There’s nothing wrong with Brendan Nelson engaging in a bit of me-tooism on the tactical front. Given Kevin Rudd handed the Coalition a lesson in innovative Opposition tactics last year, they’d be fools not to copy whatever they reckon could work for them.

So Nelson has a female deputy. He had his own listening tour, just like Rudd. And he’s done plenty of FM radio — a part of the electro-magnetic spectrum of which John Howard, whose interest in technology apparently stopped at crystal sets and bakelite phones, was entirely unaware.

It has rarely been an edifying spectacle — self-deprecation is the key for politicians doing popular media, and Nelson can’t do it anywhere near as charmingly as Rudd, who is a total master despite patently not believing a word of it. But points for trying.

When it comes to summits, however, the Liberals need to rethink their approach.

Rudd quickly mastered the art of summits. He used them to look like he was serious about issues the Howard Government had gone MIA on, like housing affordability, without ever committing to their outcomes. They gave the impression of gravitas and a fresh approach to policy. He was so good at them he saved the biggest summit of all until after he was elected.
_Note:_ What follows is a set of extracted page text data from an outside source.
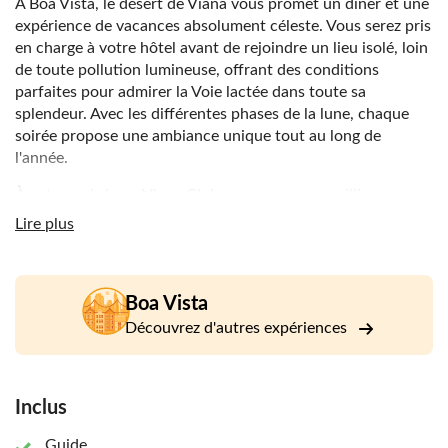
À Boa Vista, le désert de Viana vous promet un dîner et une
expérience de vacances absolument céleste. Vous serez pris
en charge à votre hôtel avant de rejoindre un lieu isolé, loin
de toute pollution lumineuse, offrant des conditions
parfaites pour admirer la Voie lactée dans toute sa
splendeur. Avec les différentes phases de la lune, chaque
soirée propose une ambiance unique tout au long de
l'année.
À votre arrivée au Viana Club, vous serez accueilli avec un
verre de bienvenue avant d'assister à une séance
Lire plus
d'information sur ce que vous pouvez attendre de la soirée.
Le dîner sera ensuite prêt : un buffet de plats traditionnels
capverdiens pour vous régaler.
Boa Vista
Après le repas, la soirée se poursuit à l'extérieur avec une
Découvrez d'autres expériences
séance d'observation du ciel. Vous pourrez admirer étoiles
et planètes à l'œil nu ou à l'aide de télescopes, dans un
cadre particulièrement impressionnant. Des activités
Inclus
autour de la gravité sont également proposées pour les
enfants, afin que chacun profite pleinement de cette
Guide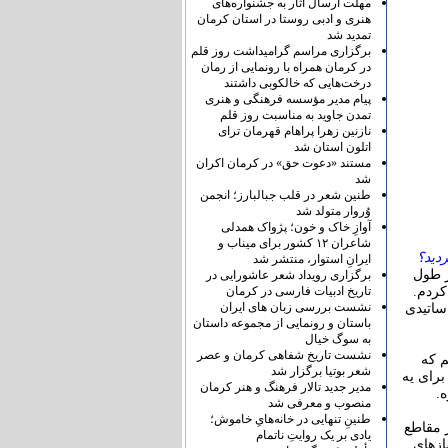
مهلت ارسال آثار به جشنواره‌های
هنری و ادبی روستا در استان کرمان
تمدید شد
برگزاری مراسم گرامیداشت روز قلم
در کرمان همراه با رونمایی از رمان
درخت‌هایی که خالکوبی داشتند
پیام مدیر مؤسسه فرهنگی و هنری
تمدن جاوید به مناسبت روز قلم
نازنین زهرا پراهام قهرمان ترای
اتلون استان شد
مستند «دعوت حق» در کرمان اکران
شد
طنین شعر در قلب جبالبارز؛ انجمن
وُروار متولد شد
آوازِ خاک و خون؛ پژواک همدلی
شاعران ۱۲ کشور برای میناب و
ردید؟
ایرانِ استوار، منتشر شد
ر طول
برگزاری رویداد شعر عاشورایی در
تاریخ ادبیات فارسی در کرمان
کردم.
نشست بررسی زبان های ایران
ساتیدی
باستان و رونمایی از مجموعه داستان
به سوگ خیال
نشست تاریخ شفاهی کرمان و عصر
م که
شعر بوتیا برگزار شد
برای یه
مدیر جدید تالار فرهنگ و هنر کرمان
.
منصوب و معرفی شد
طنینِ تنهایی در خانه‌هایِ خاموش؛
 مقاطع
یادی بر یک روایتِ ناتمام
ازهای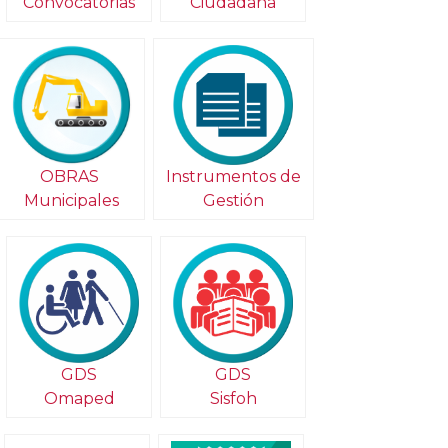
Convocatorias
Ciudadana
Instrumentos de
OBRAS
Gestión
Municipales
GDS
GDS
Omaped
Sisfoh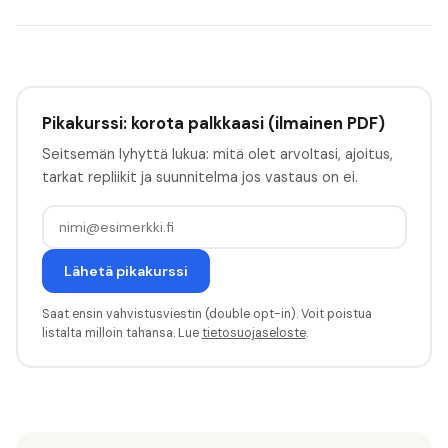
Pikakurssi: korota palkkaasi (ilmainen PDF)
Seitsemän lyhyttä lukua: mitä olet arvoltasi, ajoitus,
tarkat repliikit ja suunnitelma jos vastaus on ei.
Lähetä pikakurssi
Saat ensin vahvistusviestin (double opt-in). Voit poistua
listalta milloin tahansa. Lue
tietosuojaseloste
.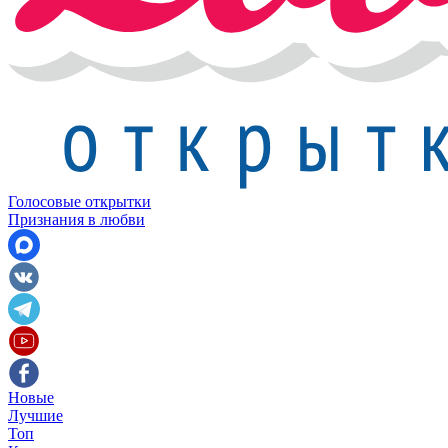
Голосовые открытки
Признания в любви
Новые
Лучшие
Топ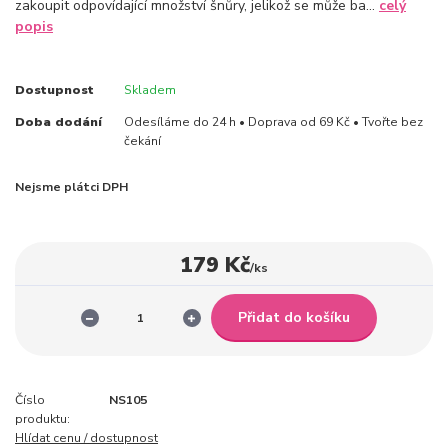
zakoupit odpovídající množství šnůry, jelikož se může ba...
celý
popis
Dostupnost
Skladem
Doba dodání
Odesíláme do 24 h • Doprava od 69 Kč • Tvořte bez
čekání
Nejsme plátci DPH
179 Kč
/
ks
Přidat do košíku
Číslo
NS105
produktu:
Hlídat cenu / dostupnost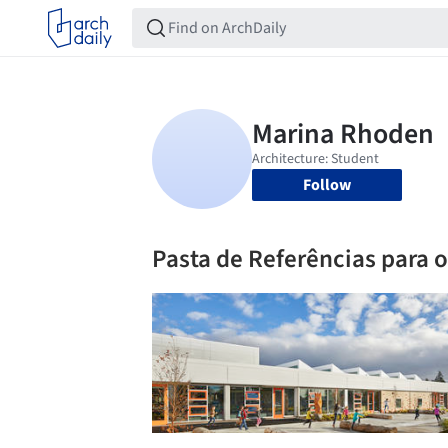
Follow
Pasta de Referências para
Nelson’s effort on binge drinking yesterday left an awful lot to be desired. In the event that Malcolm Turnbull or Peter Costello decide they want to have a summit once they’re running the show — and, frankly, neither look the summit type, do they? — here are some tips:

Do not criticise the government for holding pointless talkfests yourself before announcing your own such event.

Do look like you have an open mind on the issues being debated. Declaring the whole alcopops tax issue more or less off limits because you’re going to block it, and that the whole alcohol abuse thing is overstated anyway, doesn’t look like a readiness to engage in new thinking.

Do not leave out major stakeholders who might disagree with you. Particularly when they’re former Liberal Party ministers (John Herron) or were ministers in Liberal Governments (Michael Moore). It looks much more statesmanlike if you have people there who violently disagree with you.

Do try to maintain some consistency in your rhetoric. For example, best not to claim in the morning that the alcopops tax is leading kids to try drugs, but then say it isn’t in the afternoon. Of course, when it comes to Dr Nelson, lasting all the way to the afternoon without a change of position isn’t doing badly at all.

Do not yell “I care, I care, I care, I care” at the press conference afterwards. Even if you do, you know, care so much you just might burst.

 Summits are hard to botch. People usually show up with goodwill and a readiness to consider new ideas. The media won’t give you a hard time because you’re apparently opening yourself to the possibility of new and innovative policies. You can walk out and say “hmm, that was really interesting, plenty there for us to work through and we’ll be developing a policy based on everyone’s contributions in the fullness of time.”

Alas, Nelson managed to botch it. He’s a nice bloke — and he really does care — but he should get in that truck and keep on going.